#### Raw data
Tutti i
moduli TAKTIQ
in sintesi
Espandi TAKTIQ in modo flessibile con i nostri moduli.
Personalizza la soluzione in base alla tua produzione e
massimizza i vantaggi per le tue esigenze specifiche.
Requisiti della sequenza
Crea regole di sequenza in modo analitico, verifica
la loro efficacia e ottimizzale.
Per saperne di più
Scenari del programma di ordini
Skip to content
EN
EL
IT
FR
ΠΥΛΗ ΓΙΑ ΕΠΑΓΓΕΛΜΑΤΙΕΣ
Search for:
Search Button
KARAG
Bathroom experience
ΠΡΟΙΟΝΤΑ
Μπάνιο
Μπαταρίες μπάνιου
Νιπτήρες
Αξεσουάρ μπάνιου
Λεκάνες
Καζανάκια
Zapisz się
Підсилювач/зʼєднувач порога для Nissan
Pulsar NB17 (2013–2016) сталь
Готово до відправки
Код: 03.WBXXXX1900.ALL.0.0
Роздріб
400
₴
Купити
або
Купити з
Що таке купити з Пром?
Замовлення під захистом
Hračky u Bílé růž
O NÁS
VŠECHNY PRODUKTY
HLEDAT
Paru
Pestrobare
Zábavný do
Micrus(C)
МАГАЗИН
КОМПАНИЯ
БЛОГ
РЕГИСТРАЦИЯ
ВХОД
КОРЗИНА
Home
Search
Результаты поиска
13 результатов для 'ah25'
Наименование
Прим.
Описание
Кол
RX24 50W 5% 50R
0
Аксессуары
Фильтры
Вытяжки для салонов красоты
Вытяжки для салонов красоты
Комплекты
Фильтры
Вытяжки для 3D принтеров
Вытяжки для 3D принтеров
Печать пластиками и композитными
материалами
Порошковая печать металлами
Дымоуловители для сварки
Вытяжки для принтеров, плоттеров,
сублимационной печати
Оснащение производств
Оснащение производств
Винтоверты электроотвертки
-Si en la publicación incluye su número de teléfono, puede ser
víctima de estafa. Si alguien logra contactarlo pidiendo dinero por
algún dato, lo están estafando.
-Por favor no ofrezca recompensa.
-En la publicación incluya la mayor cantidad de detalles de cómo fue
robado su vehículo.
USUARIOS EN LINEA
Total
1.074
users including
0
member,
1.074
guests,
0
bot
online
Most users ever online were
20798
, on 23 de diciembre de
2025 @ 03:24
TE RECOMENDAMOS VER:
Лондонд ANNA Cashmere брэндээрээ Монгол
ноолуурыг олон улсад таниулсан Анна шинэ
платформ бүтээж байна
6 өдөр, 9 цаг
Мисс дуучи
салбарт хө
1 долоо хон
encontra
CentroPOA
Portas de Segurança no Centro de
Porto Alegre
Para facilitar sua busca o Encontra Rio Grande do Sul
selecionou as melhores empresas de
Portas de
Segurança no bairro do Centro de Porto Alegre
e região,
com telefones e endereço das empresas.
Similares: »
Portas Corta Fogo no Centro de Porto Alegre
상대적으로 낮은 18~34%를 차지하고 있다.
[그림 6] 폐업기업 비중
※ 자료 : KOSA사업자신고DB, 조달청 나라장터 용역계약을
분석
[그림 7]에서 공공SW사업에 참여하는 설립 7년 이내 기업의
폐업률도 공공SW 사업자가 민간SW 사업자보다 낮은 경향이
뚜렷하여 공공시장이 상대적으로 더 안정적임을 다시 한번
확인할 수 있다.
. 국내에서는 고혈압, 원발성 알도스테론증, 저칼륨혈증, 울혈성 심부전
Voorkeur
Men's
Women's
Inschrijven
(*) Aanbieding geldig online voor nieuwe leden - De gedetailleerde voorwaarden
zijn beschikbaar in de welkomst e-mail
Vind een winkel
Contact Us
########
▶ _Assigned task_
Each line in the data that has the word "moduli" counts once; state how many such lines there are, without comment.

▶ _Result below_
2